[Entries supplied]
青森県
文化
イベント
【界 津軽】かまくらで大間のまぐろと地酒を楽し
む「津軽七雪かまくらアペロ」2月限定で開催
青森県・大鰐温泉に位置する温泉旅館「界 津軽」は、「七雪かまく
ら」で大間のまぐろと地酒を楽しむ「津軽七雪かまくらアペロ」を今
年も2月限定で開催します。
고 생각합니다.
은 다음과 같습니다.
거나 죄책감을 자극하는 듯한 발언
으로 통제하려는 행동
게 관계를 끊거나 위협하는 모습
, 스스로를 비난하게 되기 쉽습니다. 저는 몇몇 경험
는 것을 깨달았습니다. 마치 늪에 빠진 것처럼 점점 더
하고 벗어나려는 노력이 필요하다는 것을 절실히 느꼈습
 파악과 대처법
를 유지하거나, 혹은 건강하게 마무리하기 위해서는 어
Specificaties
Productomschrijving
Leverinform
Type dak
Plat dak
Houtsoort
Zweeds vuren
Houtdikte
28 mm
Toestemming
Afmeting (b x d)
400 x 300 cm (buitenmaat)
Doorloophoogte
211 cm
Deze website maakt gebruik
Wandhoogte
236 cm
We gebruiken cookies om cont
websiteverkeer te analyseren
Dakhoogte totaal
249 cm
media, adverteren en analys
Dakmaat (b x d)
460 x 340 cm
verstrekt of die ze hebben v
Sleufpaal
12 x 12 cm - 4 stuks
* * *
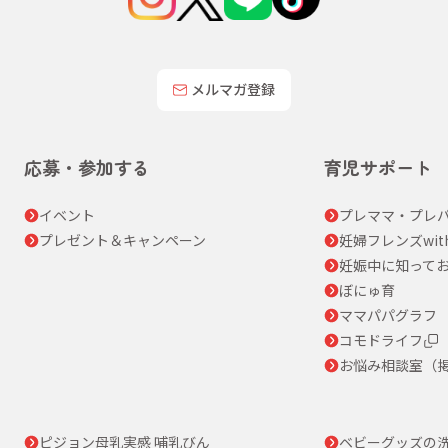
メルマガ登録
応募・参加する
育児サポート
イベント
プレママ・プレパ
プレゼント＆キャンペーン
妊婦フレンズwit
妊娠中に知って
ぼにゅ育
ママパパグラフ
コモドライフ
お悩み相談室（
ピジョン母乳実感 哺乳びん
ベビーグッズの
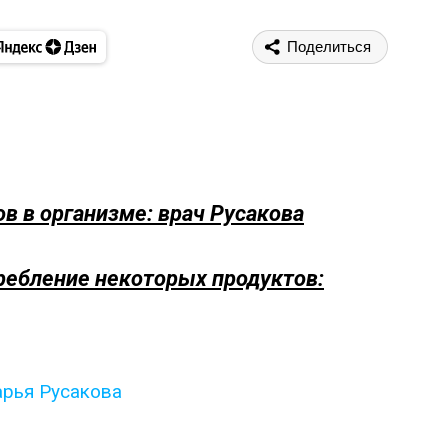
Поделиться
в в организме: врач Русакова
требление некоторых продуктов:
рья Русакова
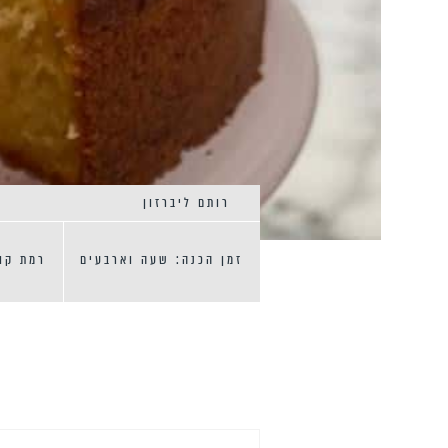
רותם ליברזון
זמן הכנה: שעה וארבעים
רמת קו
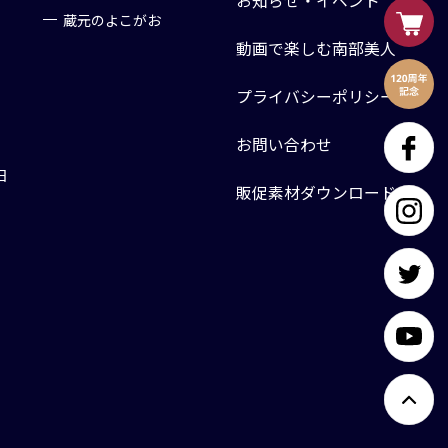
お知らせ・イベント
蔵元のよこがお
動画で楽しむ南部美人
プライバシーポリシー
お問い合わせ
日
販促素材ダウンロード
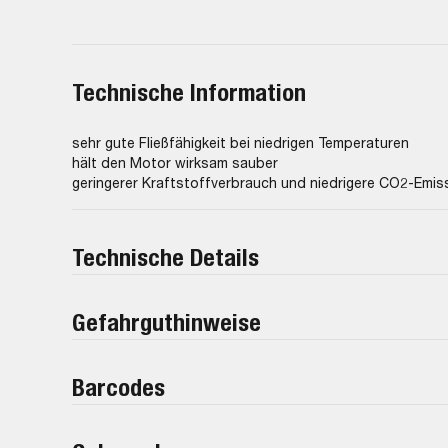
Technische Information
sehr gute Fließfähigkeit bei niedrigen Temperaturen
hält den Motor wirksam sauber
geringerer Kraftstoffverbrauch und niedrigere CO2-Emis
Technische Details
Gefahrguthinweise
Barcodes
...
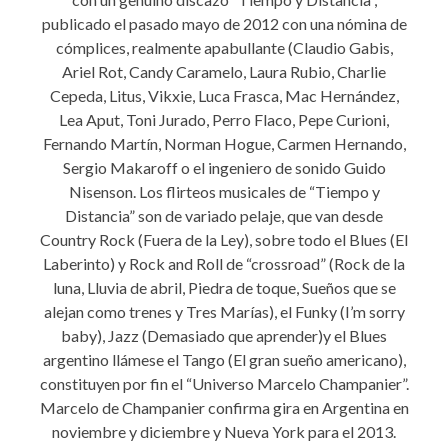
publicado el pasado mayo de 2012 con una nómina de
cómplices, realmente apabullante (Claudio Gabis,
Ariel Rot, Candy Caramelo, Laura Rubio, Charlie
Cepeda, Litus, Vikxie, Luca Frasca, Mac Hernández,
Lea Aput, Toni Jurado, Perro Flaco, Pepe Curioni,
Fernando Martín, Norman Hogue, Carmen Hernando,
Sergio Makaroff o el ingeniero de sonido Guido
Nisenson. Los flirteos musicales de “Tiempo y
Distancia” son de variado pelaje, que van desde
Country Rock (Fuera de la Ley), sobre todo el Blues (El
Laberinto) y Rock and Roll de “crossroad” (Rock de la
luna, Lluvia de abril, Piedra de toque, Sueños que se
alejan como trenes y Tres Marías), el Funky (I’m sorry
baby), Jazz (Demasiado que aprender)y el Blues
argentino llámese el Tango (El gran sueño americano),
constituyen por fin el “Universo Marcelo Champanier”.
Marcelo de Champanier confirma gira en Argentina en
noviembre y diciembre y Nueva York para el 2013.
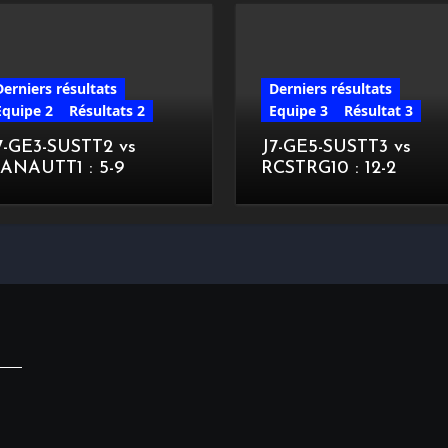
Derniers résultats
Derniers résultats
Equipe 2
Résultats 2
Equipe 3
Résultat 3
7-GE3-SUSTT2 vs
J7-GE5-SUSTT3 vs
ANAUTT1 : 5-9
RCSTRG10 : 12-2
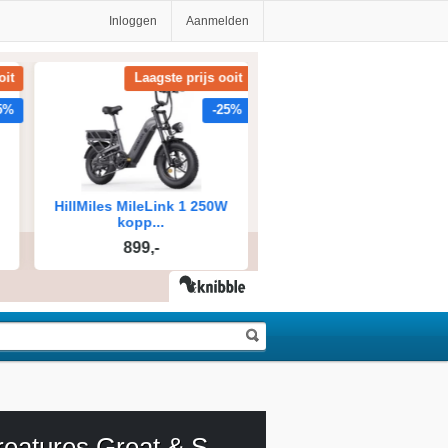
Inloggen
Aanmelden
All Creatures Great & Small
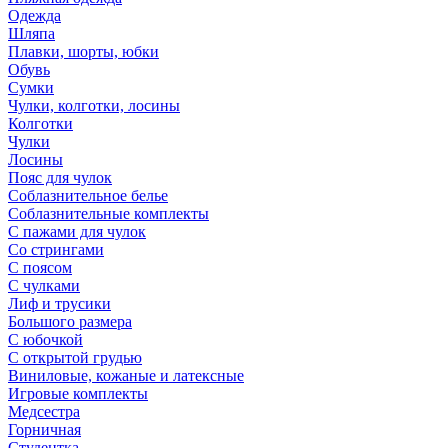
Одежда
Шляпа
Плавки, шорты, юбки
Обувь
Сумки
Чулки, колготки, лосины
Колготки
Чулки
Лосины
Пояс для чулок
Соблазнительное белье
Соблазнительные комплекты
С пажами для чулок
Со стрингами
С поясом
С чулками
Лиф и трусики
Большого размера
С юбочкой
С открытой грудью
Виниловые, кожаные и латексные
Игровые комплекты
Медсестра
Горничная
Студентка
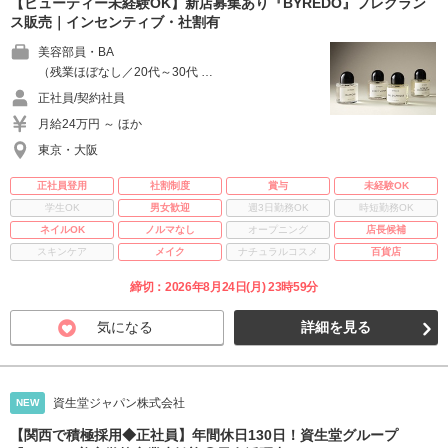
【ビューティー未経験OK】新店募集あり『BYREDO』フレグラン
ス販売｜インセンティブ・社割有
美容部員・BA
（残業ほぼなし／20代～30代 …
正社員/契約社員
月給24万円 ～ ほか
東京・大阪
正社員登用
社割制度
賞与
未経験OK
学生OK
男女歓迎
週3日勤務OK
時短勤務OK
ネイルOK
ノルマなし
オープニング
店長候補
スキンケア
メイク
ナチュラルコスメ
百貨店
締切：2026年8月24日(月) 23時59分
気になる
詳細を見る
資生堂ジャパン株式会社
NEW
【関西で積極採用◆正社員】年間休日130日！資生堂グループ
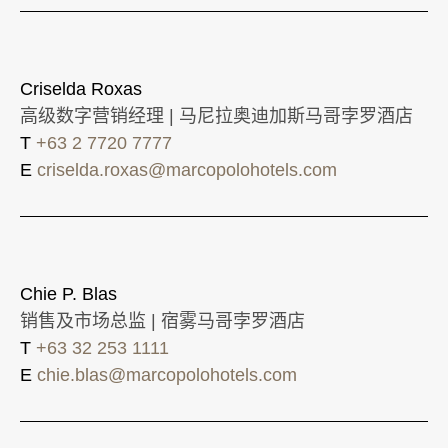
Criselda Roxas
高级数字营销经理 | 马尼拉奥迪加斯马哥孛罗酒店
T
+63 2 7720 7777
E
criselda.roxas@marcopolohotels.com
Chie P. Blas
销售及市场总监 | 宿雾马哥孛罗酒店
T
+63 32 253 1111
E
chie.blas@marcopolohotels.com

[Aim of the task] Transcribe the records above from the line holding "Afmeting (b x d)" down to the line holding "12 x 12 cm - 4 stuks", inclusive, without adding anything.

[Written solution]
Afmeting (b x d)
400 x 300 cm (buitenmaat)
Doorloophoogte
211 cm
Deze website maakt gebruik
Wandhoogte
236 cm
We gebruiken cookies om cont
websiteverkeer te analyseren
Dakhoogte totaal
249 cm
media, adverteren en analys
Dakmaat (b x d)
460 x 340 cm
verstrekt of die ze hebben v
Sleufpaal
12 x 12 cm - 4 stuks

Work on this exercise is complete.